Ciò che i democratici inoltre paiono non comprendere è la differenza sostanziale tra una lettera di estremo valore che viene spedita su precisa richiesta del destinatario, qual è l’absentee ballot, e la medesima lettera di estremo valore inviata indiscriminatamente a tutti i cittadini e non solo. Infatti esempi a metà strada tra il comico e il drammatico hanno visto come destinatari di tali lettere persone ormai decedute, animali domestici e persino gatti morti da tredici anni… Se non fosse tutto, lo stesso servizio postale americano non può essere considerato affidabile. Da uno stress test condotto da Fox News in una possibile simulazione di un’elezione, UPS non è riuscita a recapitare il 2,2% dei voti totali; valori che potrebbero parere infimi, insignificanti in valore assoluto ma che esprimono la loro drammaticità in relazione ai margini di vittoria estremamente esigui conseguiti da Donald Trump nel 2016. Trump infatti riuscì a ottenere i voti elettorali di Michigan, Pennsylvania e Wisconsin con una maggioranza di appena 0,2%, 0,7% e 0,8% rispettivamente: appare dunque evidente come una cifra così apparentemente insignificante come 2,2 divenga di essenziale importanza nell’integrità di un’elezione. Ma lo smarrimento del voto, o meglio, la sua manomissione, non sono sempre accidentali.

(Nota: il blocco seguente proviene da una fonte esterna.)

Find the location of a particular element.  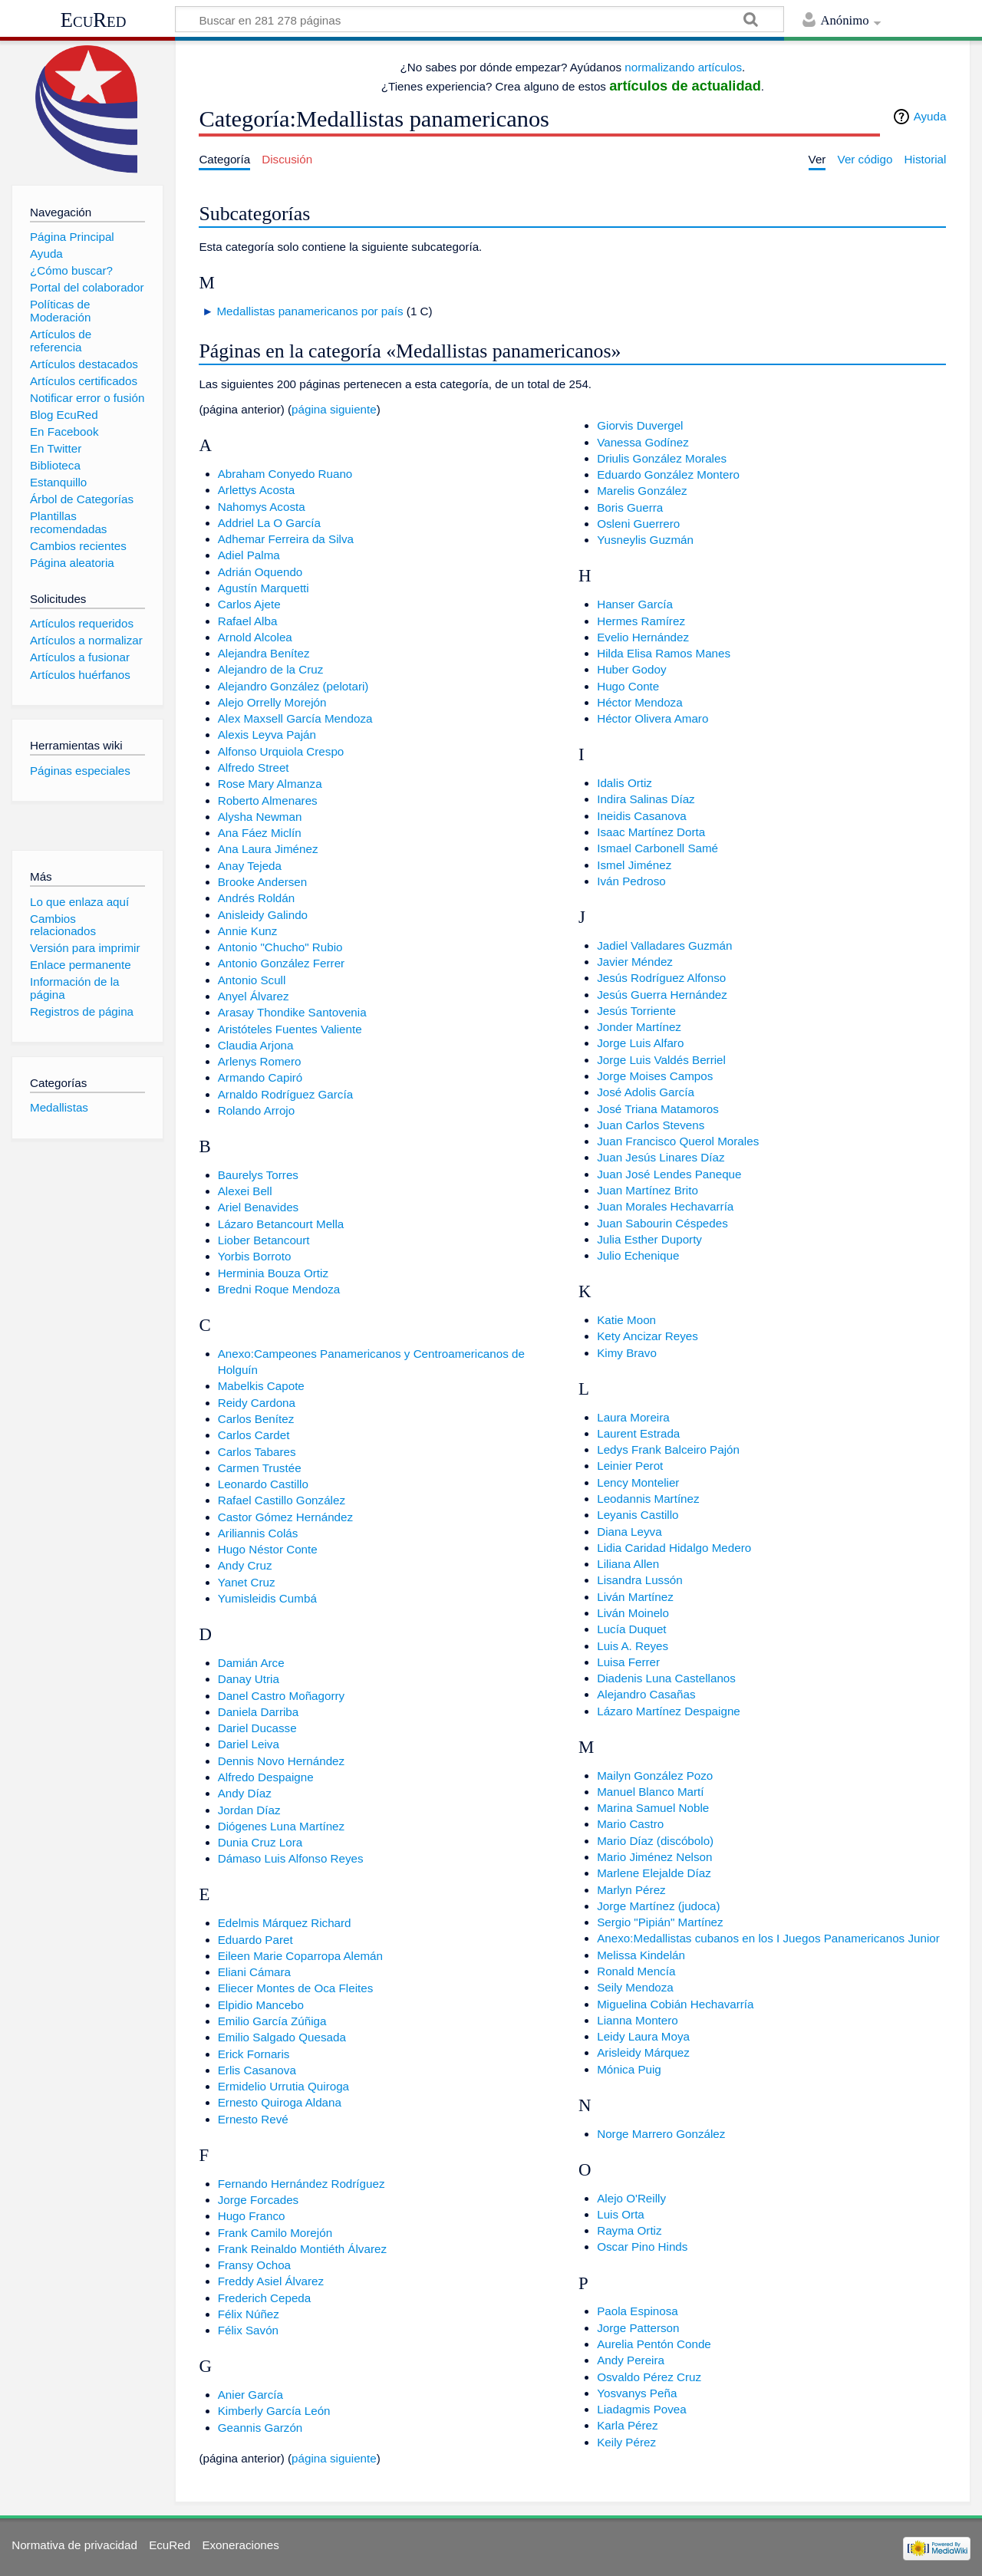

Karla Pérez is located at coordinates (627, 2425).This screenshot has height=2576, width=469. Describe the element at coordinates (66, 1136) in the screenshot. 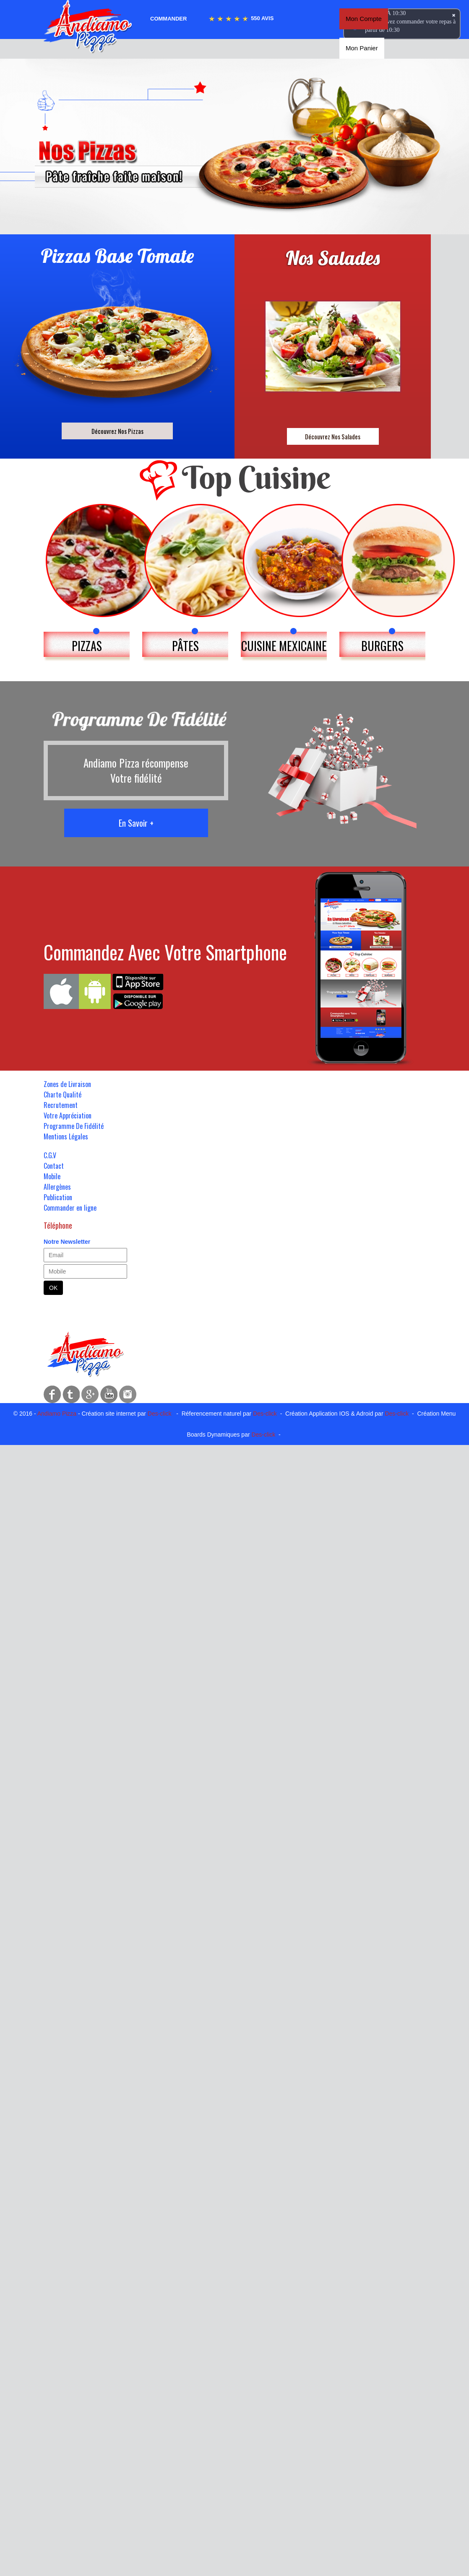

I see `Mentions Légales` at that location.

Recentemente Project Veritas ha pubblicato un’incredibile storia di una donna che, dall’apertura delle urne per il voto anticipato nella corsa senatoriale in Texas, è riuscita a convertire più di 7.000 voti per posta, forzando anziani cittadini a non votare per il candidato di loro scelta (il repubblicano John Cornyn) ma indirizzandoli verso la sua sfidante, MJ Hegar. Prendendo infine in considerazione il fatto che, secondo il Washington Post, Trump ottenne la carica di presidente per appena 80.000 voti in ben precisi stati, il potere esercitato da poche vili persone, come questa truffatrice, appare subito inaccettabilmente smisurato, potendo loro determinare l’esito finale di un’intera elezione.
Non importa l’affiliazione politica di chi commette un così ripugnante attentato all’integrità democratica di una nazione, il mio discorso trascende dalle ideologie di parte. Alla luce di tutto questo com’è possibile che i democratici abbiano voluto così fortemente implementare una modalità di voto che si profila seriamente per risultare nella “più corrotta elezione nella storia degli Stati Uniti d’America”, facendo mie le parole del Presidente Trump a riguardo? Com’è possibile che i democratici abbiano disconosciuto il voto in persona, definito dal virologo Fauci, uno dei loro stessi paladini, come sicuro se mantenute le comuni norme di distanziamento sociale, igienizzazione delle cabine e utilizzo della mascherina? Sembra che i dottori vadano ascoltati solo quando dicono qualcosa che conviene alla sinistra… negli USA e non solo.